# [WHAT IS NEEDED]
For the records below, copy exactly the span that begins at the line containing "ZTL Centro Storico - AGGIORNAMENTO" and stops after the line containing "Vi använder kakor (cookies)", minus any pictures.

=====

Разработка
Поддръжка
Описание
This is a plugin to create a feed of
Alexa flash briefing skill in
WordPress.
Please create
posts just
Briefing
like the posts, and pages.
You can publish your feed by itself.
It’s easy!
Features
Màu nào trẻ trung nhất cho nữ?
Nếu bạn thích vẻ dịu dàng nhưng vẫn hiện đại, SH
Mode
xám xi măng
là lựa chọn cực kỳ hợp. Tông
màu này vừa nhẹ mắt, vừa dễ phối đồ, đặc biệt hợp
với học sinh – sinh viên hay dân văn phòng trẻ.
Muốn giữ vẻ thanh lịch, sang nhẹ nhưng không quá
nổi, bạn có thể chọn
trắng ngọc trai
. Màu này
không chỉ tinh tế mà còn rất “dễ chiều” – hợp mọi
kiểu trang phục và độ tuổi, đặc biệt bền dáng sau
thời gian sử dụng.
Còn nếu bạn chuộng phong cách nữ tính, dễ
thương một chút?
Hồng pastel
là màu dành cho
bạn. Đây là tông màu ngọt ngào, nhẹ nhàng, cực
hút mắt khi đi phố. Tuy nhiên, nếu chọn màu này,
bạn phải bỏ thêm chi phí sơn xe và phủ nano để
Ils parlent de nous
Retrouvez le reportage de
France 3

=====

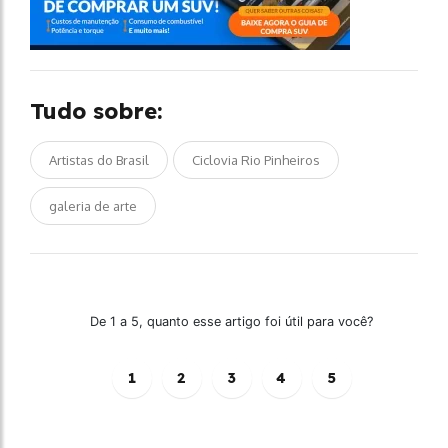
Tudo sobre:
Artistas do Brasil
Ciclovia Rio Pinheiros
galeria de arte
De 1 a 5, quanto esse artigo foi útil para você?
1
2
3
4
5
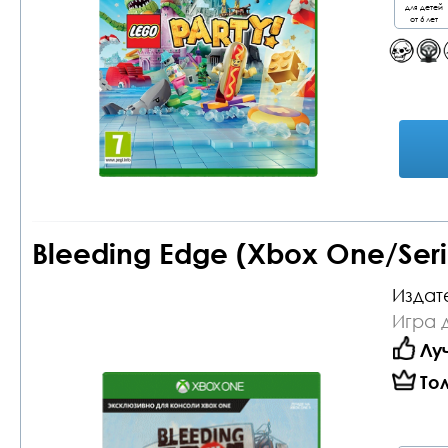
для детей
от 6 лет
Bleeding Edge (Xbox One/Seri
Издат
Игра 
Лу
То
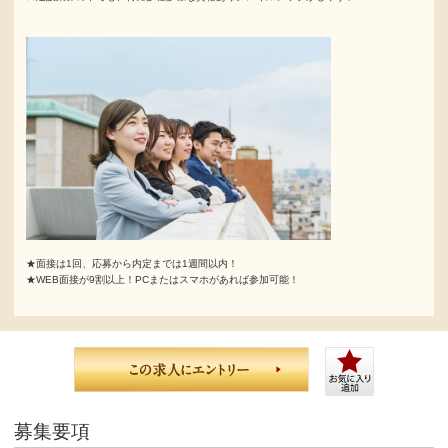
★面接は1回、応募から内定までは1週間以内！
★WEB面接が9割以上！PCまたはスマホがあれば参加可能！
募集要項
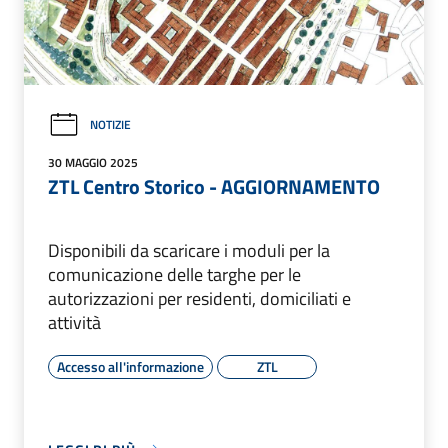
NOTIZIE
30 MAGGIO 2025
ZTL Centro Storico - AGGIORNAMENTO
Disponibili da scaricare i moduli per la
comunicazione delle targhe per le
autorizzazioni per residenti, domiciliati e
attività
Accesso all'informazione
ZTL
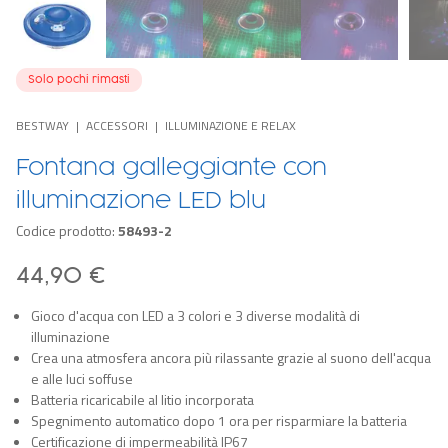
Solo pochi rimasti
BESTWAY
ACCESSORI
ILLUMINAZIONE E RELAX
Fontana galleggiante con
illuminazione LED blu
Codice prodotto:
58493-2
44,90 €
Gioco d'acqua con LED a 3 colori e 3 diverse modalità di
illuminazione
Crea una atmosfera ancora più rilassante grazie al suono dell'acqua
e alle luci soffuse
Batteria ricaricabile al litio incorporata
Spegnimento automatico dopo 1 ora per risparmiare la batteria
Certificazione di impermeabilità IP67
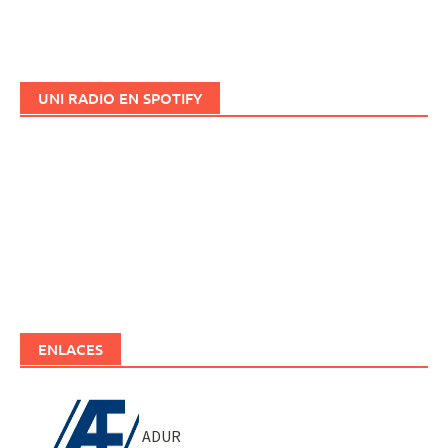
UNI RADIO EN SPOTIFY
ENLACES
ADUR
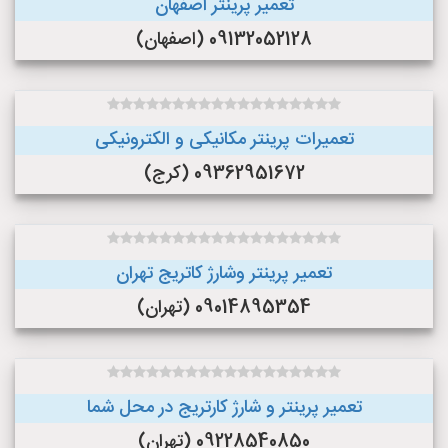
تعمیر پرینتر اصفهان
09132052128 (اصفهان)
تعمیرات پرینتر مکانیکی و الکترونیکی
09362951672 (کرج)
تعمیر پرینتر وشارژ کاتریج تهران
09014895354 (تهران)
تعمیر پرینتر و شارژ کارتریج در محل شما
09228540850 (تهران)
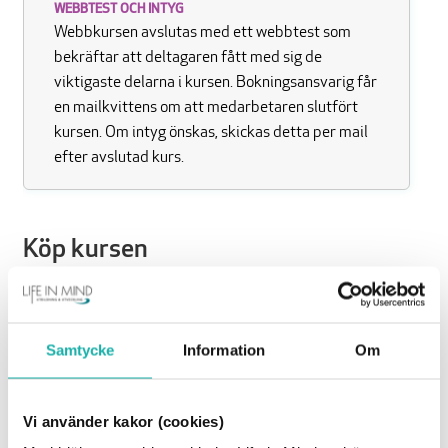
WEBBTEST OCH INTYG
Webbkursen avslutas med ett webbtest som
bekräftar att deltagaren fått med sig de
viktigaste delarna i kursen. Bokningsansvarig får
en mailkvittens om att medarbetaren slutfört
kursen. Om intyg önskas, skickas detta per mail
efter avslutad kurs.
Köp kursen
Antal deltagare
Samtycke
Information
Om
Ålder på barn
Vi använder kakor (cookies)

=====

# [REPLY]
ZTL Centro Storico - AGGIORNAMENTO
Disponibili da scaricare i moduli per la
comunicazione delle targhe per le
autorizzazioni per residenti, domiciliati e
attività
Accesso all'informazione
ZTL
Solo pochi rimasti
BESTWAY
ACCESSORI
ILLUMINAZIONE E RELAX
Fontana galleggiante con
illuminazione LED blu
Codice prodotto:
58493-2
44,90 €
Gioco d'acqua con LED a 3 colori e 3 diverse modalità di
illuminazione
Crea una atmosfera ancora più rilassante grazie al suono dell'acqua
e alle luci soffuse
Batteria ricaricabile al litio incorporata
Spegnimento automatico dopo 1 ora per risparmiare la batteria
Certificazione di impermeabilità IP67
UNI RADIO EN SPOTIFY
ENLACES
ADUR
تعمیر پرینتر اصفهان
09132052128 (اصفهان)
تعمیرات پرینتر مکانیکی و الکترونیکی
09362951672 (کرج)
تعمیر پرینتر وشارژ کاتریج تهران
09014895354 (تهران)
تعمیر پرینتر و شارژ کارتریج در محل شما
09228540850 (تهران)
WEBBTEST OCH INTYG
Webbkursen avslutas med ett webbtest som
bekräftar att deltagaren fått med sig de
viktigaste delarna i kursen. Bokningsansvarig får
en mailkvittens om att medarbetaren slutfört
kursen. Om intyg önskas, skickas detta per mail
efter avslutad kurs.
Köp kursen
Antal deltagare
Samtycke
Information
Om
Ålder på barn
Vi använder kakor (cookies)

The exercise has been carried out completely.